--- WHAT THIS TASK INVOLVES ---
Each line in the records that mentions the word "threshold" needs to be listed.

(Page images and extracted text)
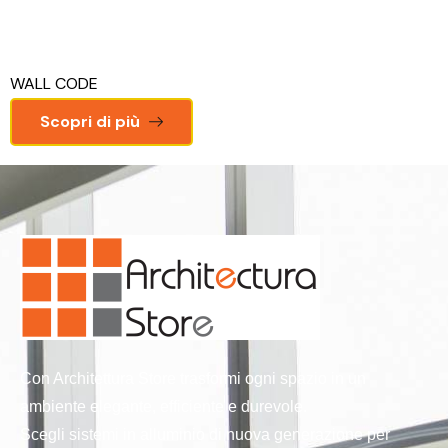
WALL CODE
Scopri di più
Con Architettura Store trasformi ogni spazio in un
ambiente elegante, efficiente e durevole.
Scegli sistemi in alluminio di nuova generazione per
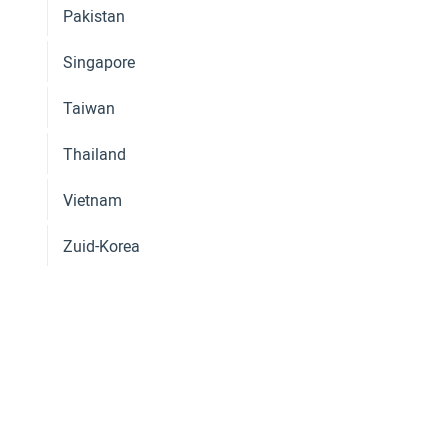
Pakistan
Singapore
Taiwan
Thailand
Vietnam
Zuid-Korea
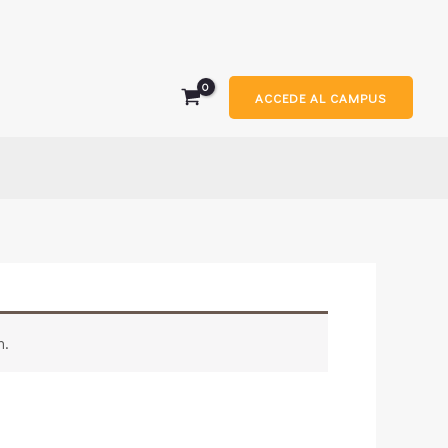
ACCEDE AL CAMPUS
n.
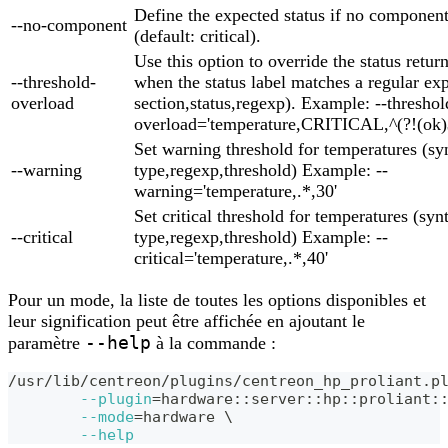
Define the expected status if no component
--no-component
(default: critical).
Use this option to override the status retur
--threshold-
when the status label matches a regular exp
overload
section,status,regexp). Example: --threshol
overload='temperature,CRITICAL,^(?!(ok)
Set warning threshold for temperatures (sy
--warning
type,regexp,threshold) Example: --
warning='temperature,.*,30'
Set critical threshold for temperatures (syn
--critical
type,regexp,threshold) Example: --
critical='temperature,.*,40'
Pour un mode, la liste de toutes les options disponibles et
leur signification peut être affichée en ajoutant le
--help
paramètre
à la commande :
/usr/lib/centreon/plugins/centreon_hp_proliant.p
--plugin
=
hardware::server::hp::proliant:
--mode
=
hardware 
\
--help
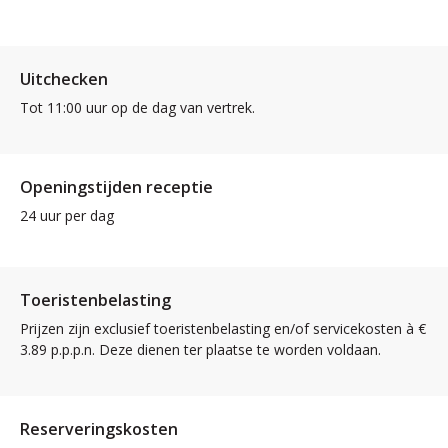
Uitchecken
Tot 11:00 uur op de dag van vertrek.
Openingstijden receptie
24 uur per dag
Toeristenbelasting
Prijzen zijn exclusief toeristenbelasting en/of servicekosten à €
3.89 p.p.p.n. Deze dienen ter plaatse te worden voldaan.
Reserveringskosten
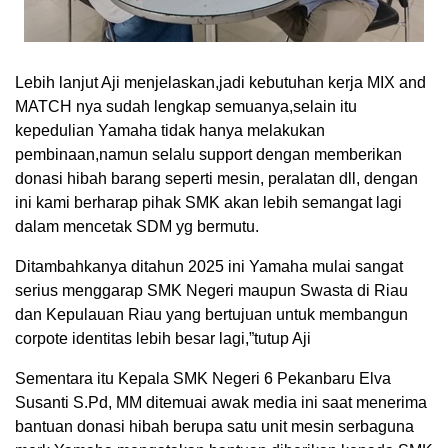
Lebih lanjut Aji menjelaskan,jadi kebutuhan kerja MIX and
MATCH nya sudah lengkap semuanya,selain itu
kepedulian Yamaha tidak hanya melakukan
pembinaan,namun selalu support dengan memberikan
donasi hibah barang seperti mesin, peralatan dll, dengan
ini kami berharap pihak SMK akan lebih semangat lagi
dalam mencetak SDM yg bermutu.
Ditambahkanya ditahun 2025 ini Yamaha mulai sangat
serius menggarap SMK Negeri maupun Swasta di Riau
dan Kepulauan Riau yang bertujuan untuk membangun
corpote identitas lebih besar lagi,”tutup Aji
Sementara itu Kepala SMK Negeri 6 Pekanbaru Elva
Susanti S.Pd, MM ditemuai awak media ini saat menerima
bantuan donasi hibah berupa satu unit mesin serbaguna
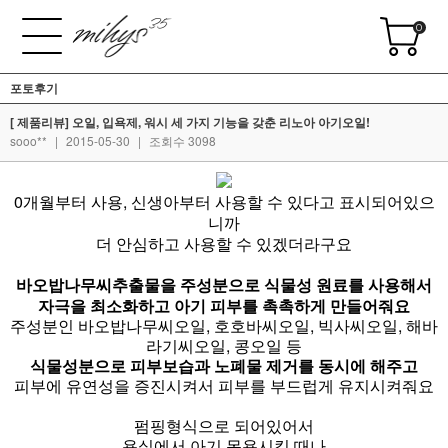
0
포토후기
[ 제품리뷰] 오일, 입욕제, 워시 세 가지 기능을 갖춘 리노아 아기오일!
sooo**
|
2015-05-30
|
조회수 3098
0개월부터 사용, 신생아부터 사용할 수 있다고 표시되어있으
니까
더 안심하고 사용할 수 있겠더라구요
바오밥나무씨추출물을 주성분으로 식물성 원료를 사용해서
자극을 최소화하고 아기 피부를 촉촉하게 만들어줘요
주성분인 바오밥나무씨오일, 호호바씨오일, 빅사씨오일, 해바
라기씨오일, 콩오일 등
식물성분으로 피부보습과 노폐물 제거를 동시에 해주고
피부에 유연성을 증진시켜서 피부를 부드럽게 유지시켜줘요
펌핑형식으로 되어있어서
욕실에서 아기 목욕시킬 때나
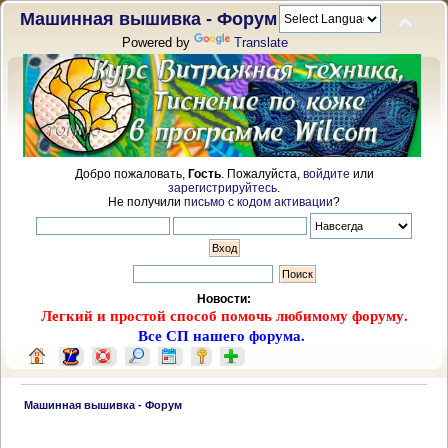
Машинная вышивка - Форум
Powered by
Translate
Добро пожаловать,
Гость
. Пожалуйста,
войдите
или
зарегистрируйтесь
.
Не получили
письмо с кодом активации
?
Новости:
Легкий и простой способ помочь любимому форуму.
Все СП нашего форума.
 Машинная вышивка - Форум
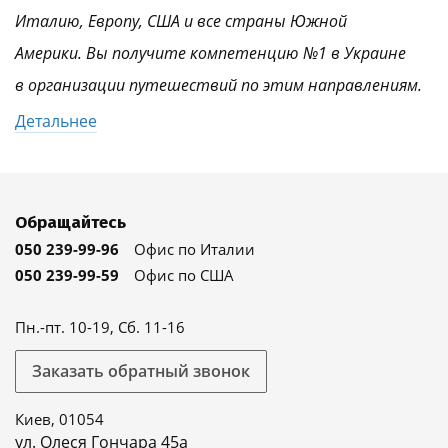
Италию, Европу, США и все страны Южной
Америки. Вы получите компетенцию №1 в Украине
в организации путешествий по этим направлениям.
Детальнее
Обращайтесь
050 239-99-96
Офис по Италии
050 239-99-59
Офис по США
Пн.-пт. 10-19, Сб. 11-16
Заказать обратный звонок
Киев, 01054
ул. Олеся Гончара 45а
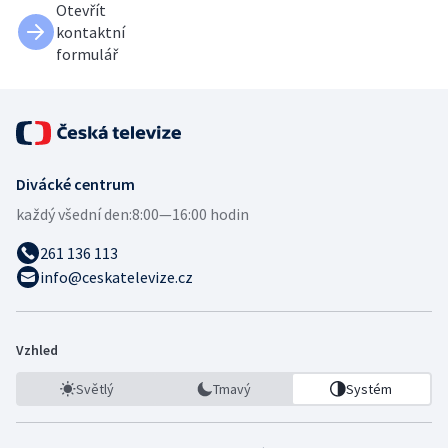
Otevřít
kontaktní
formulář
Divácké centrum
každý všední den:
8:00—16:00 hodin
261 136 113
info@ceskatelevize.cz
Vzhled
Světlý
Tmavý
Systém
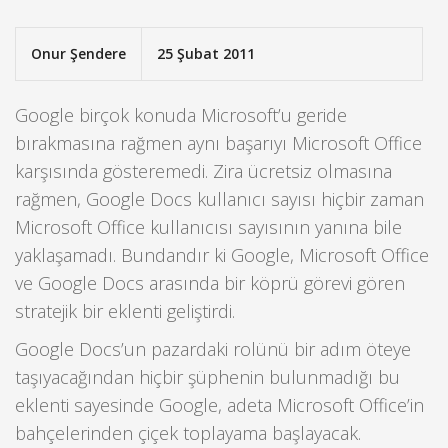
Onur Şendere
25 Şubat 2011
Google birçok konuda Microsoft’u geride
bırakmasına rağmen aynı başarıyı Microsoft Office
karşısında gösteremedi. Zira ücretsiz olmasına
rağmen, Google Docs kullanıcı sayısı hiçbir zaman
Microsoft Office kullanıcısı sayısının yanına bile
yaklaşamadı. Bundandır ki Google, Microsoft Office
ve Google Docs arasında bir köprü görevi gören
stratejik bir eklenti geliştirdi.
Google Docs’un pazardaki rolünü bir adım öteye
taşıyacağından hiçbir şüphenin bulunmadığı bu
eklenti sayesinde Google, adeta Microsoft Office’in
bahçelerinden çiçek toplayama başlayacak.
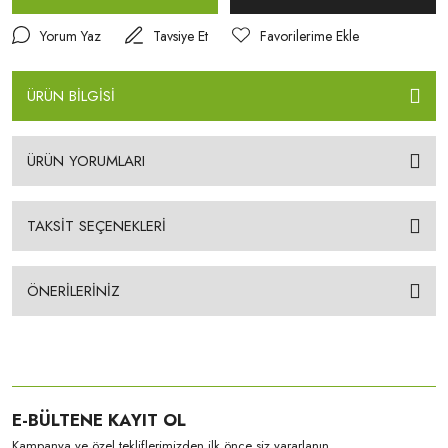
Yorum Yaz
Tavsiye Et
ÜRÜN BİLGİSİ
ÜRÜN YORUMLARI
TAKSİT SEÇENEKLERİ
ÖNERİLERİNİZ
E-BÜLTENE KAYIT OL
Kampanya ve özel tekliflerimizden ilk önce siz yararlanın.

--- RESULT OF THE EXERCISE ---
--threshold-
Set warning threshold for temperatures (sy
type,regexp,threshold) Example: --
Set critical threshold for temperatures (syn
type,regexp,threshold) Example: --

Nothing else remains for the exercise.